■ Requirement ■
In the records below, find the lines that include "como" and copy each.

■ Task inputs ■
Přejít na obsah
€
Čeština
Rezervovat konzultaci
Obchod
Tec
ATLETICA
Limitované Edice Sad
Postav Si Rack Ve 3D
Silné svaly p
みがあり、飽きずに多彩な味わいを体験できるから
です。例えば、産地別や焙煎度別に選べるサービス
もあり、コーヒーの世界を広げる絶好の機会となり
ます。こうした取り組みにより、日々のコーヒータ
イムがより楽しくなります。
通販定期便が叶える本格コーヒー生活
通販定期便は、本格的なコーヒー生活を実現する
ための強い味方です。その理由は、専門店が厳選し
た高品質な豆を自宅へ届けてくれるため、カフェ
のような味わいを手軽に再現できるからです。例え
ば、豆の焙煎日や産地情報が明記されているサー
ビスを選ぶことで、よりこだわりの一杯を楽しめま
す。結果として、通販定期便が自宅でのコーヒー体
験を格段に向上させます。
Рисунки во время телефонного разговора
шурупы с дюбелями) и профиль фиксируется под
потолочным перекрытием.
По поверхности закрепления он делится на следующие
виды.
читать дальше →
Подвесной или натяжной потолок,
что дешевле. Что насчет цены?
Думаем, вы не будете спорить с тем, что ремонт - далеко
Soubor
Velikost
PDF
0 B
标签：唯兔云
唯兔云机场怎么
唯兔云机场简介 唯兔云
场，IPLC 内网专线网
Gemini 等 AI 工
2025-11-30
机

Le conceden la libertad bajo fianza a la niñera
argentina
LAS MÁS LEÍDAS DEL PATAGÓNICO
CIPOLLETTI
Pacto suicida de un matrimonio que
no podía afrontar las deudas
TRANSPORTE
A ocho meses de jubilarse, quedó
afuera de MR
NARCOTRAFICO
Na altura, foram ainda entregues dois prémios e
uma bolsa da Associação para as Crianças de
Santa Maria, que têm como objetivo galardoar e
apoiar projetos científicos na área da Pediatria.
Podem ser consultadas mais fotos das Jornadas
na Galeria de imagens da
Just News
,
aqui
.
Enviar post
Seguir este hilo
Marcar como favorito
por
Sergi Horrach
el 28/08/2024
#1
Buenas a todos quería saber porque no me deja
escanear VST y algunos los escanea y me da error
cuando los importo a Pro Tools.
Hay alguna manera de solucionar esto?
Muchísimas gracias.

■ Exercise result ■
Santa Maria, que têm como objetivo galardoar e
Marcar como favorito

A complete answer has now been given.